Until I started today's reconfiguration Zotero and Papership were doing a reasonable job of allowing me to see and annotate these pdfs. I had not yet tried to use it to cite.
Since then I've tried to follow:
"Depending on how easy it is to re-import your existing items, wiping your database may well be the easiest way to go, yes. You'd do so by: 1) Disabling sync, 2.) Closing Zotero 3.) Moving your zotero data folder to a different location 4.) Restarting Zotero and 5.) Using "Restore to Online Library" from the "Reset" tab in the Zotero Sync preferences."
It seemed to me that your step 3) had to be run before step 2). But for me 3) is ambiguous. Do you mean literally moving the folder, or just changing the link?

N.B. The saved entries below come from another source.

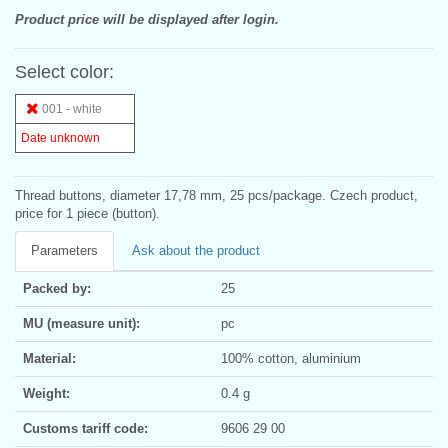
Product price will be displayed after login.
Select color:
001 - white
Date unknown
Thread buttons, diameter 17,78 mm, 25 pcs/package. Czech product,
price for 1 piece (button).
Parameters
Ask about the product
Packed by:
25
MU (measure unit):
pc
Material:
100% cotton, aluminium
Weight:
0.4 g
Customs tariff code:
9606 29 00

Restarting Zotero I am confronted with how I disable Sync? There is no "disable Sync button". But I tried unchecking Sync Automatically. When I go to Reset tab I see "Library" with a blank box beside it without any suggestion of how it is to be filled in.
If it is my login OAERICLE and (since I have not unlinked my account) why is it not already filled in?
Next "Restore to On-line library". Restore doesn't mean much in the context that I don't know whether Zotero will try to match my filelist with existing entries and folder topics? This carries many implicit concepts which are obviously clear to the designers but alas not to me just wanting to re-import all the files in my folder. A little help box suggesting that this will overwrite its content is there is any. I don't care what it does. I'd just like to be able to search and read my files on my iPad.
I have now copied the original contents of Zotero folder to external HD and created a new folder "Zotero" in its place. Nothing sensible happens.
My difficulty is that skimming the help manual I do not see any general discussion of concepts, like why it places some files in folders and other not.
Please describe what I need to do to from scratch, including if necessary deleting my account, but keeping my credit. I'm sure I will be delighted once its working. Thanks very much.
You say that Zotero is a reference manager, but not a file-manager, but it will do some file management, but not including removal of duplicates.
Because of the explosion of scientific literature, this is going to be an ongoing problem for most users like myself. Any Google Scholar search these days throws up dozens of relevant articles, not just one or two, many of which may already be in the user's database. Over years one just cannot remember, so one downloads just in case. Preferably at the time of the search any manager needs to 1) check if an article already exists in the user's database and ideally, inhibit downloading the same file and 2) check if there exist annotations and flag that. So I guess this is a wishlist.
Meanwhile, Zotero has gone ToZero. To try to become operational again, I have acted to remove the duplicates in my list of files and need to start again, dragging my files into a new database. But it is not clear to me how I do that and Zotero storage is relatively expensive. Some more details about the options available in the sync dialog box would be helpful. Thanks much.
You asked about starting from scratch, so that seems like we're were we'd want to be.
I mean I have no functionality.
I need to understand the dialog boxes
Zotero issue: How do I tell if my Zotero Cloud holding is in fact complete? How do I tell how many pdfs are up there to compare with what shows on my macbook? I've submitted support queries, and received a deafening silence. Can I get a summary comparison of what Zotero thinks is in the cloud and on my MacBook?
I even uninstalled and reinstalled PaperShip and downloaded the lot as second time. It seems from the comments online that Papership has been orphaned. I wish I'd known that before paying so much for Zotero.
Zotero MUST have a large number of loyal users using iPads (in my case with top memory). So what does Zotero recommend as a Papership replacement for reading, annotating and resyncing with MacBook? Thanks much.
papership isn't actively developed or even supported anymore, so I'd be wary of it.
You can't easily compare local vs. cloud Zotero storage. The assumption should be that all your files are synced, though, and they normally are if you're not receiving sync errors.
You can test whether individual files are only by checking if you can open them through.